>>>>

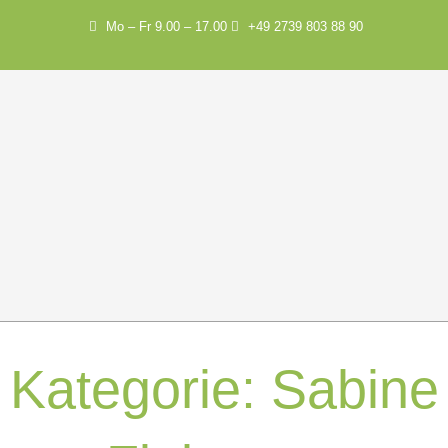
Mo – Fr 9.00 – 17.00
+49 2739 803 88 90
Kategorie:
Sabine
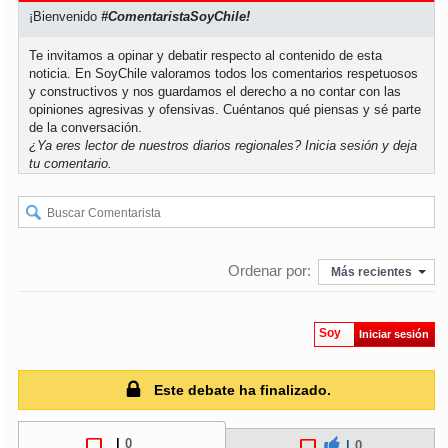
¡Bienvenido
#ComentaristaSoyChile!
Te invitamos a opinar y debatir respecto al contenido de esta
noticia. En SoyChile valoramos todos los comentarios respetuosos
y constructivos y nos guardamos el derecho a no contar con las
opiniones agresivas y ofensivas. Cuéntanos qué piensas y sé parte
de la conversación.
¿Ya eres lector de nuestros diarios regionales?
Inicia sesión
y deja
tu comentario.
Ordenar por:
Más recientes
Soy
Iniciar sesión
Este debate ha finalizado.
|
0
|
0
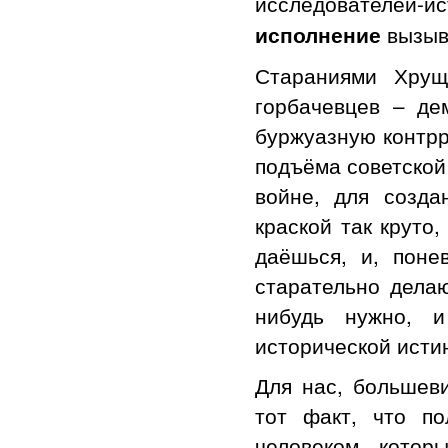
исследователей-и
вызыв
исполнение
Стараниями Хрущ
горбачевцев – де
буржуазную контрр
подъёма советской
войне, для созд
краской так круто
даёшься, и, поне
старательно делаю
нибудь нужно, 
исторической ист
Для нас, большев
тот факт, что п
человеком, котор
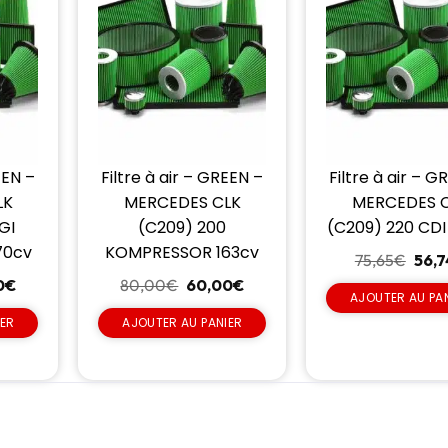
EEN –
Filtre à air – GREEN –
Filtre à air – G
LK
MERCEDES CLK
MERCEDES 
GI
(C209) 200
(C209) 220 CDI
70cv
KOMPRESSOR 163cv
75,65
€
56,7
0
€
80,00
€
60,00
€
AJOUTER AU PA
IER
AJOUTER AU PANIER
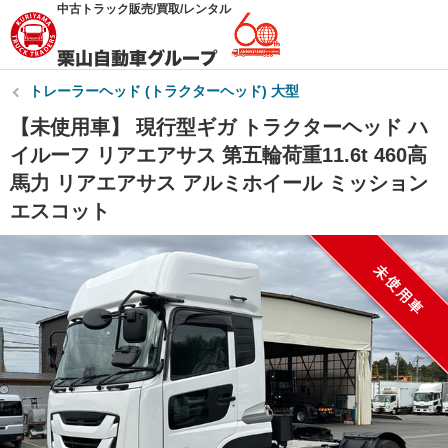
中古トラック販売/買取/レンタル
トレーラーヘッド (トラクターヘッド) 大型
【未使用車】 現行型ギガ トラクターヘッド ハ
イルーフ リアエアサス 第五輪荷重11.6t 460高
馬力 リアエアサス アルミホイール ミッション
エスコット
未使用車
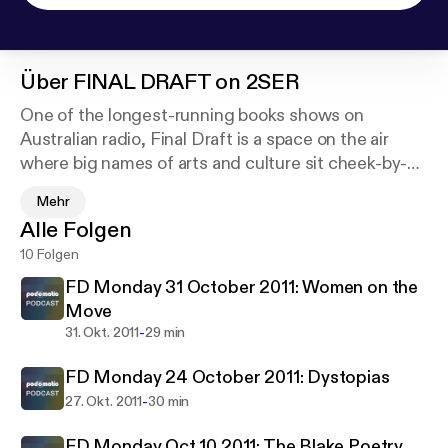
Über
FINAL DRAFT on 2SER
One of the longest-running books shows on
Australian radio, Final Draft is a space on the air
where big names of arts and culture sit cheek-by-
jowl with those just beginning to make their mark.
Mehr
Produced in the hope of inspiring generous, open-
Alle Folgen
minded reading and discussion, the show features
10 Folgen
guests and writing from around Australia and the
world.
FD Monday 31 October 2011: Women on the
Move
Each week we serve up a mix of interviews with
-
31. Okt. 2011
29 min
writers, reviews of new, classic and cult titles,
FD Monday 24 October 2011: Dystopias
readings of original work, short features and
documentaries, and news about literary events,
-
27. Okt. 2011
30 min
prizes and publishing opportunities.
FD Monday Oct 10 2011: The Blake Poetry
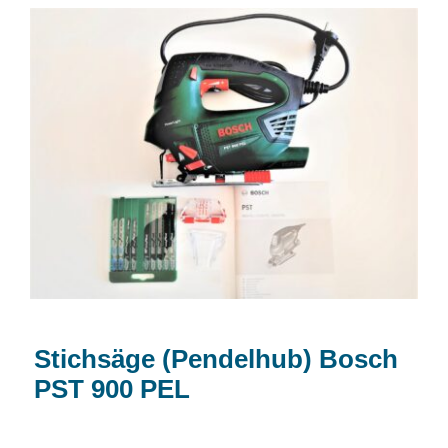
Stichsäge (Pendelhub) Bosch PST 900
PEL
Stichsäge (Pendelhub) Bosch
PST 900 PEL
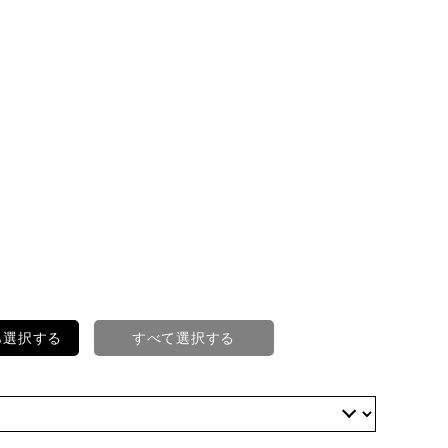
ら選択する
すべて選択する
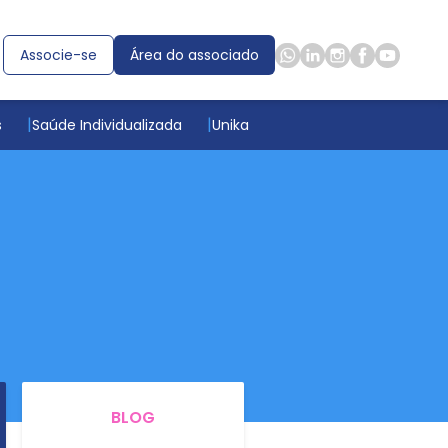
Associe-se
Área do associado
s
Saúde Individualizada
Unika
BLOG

<<<<

Activity: Return every line of the data above exactly, and omit all pictures.

Task response:
Mo – Fr 9.00 – 17.00
+49 2739 803 88 90
Kategorie:
Sabine
¡Bienvenido
#ComentaristaSoyChile!
Te invitamos a opinar y debatir respecto al contenido de esta
noticia. En SoyChile valoramos todos los comentarios respetuosos
y constructivos y nos guardamos el derecho a no contar con las
opiniones agresivas y ofensivas. Cuéntanos qué piensas y sé parte
de la conversación.
¿Ya eres lector de nuestros diarios regionales?
Inicia sesión
y deja
tu comentario.
Ordenar por:
Más recientes
Soy
Iniciar sesión
Este debate ha finalizado.
|
0
|
0
исследователей-и
вызыв
исполнение
Стараниями Хрущ
горбачевцев – де
буржуазную контрр
подъёма советской
войне, для созд
краской так круто
даёшься, и, поне
старательно делаю
нибудь нужно, 
исторической ист
Для нас, большев
тот факт, что п
человеком, котор
EEN –
Filtre à air – GREEN –
Filtre à air – G
LK
MERCEDES CLK
MERCEDES 
GI
(C209) 200
(C209) 220 CDI
70cv
KOMPRESSOR 163cv
75,65
€
56,7
0
€
80,00
€
60,00
€
AJOUTER AU PA
IER
AJOUTER AU PANIER
中古トラック販売/買取/レンタル
トレーラーヘッド (トラクターヘッド) 大型
【未使用車】 現行型ギガ トラクターヘッド ハ
イルーフ リアエアサス 第五輪荷重11.6t 460高
馬力 リアエアサス アルミホイール ミッション
エスコット
未使用車
Über
FINAL DRAFT on 2SER
One of the longest-running books shows on
Australian radio, Final Draft is a space on the air
where big names of arts and culture sit cheek-by-
jowl with those just beginning to make their mark.
Mehr
Produced in the hope of inspiring generous, open-
Alle Folgen
minded reading and discussion, the show features
10 Folgen
guests and writing from around Australia and the
world.
FD Monday 31 October 2011: Women on the
Move
Each week we serve up a mix of interviews with
-
31. Okt. 2011
29 min
writers, reviews of new, classic and cult titles,
FD Monday 24 October 2011: Dystopias
readings of original work, short features and
documentaries, and news about literary events,
-
27. Okt. 2011
30 min
prizes and publishing opportunities.
FD Monday Oct 10 2011: The Blake Poetry
Stichsäge (Pendelhub) Bosch PST 900
PEL
Stichsäge (Pendelhub) Bosch
PST 900 PEL
ら選択する
すべて選択する
Associe-se
Área do associado
s
Saúde Individualizada
Unika
BLOG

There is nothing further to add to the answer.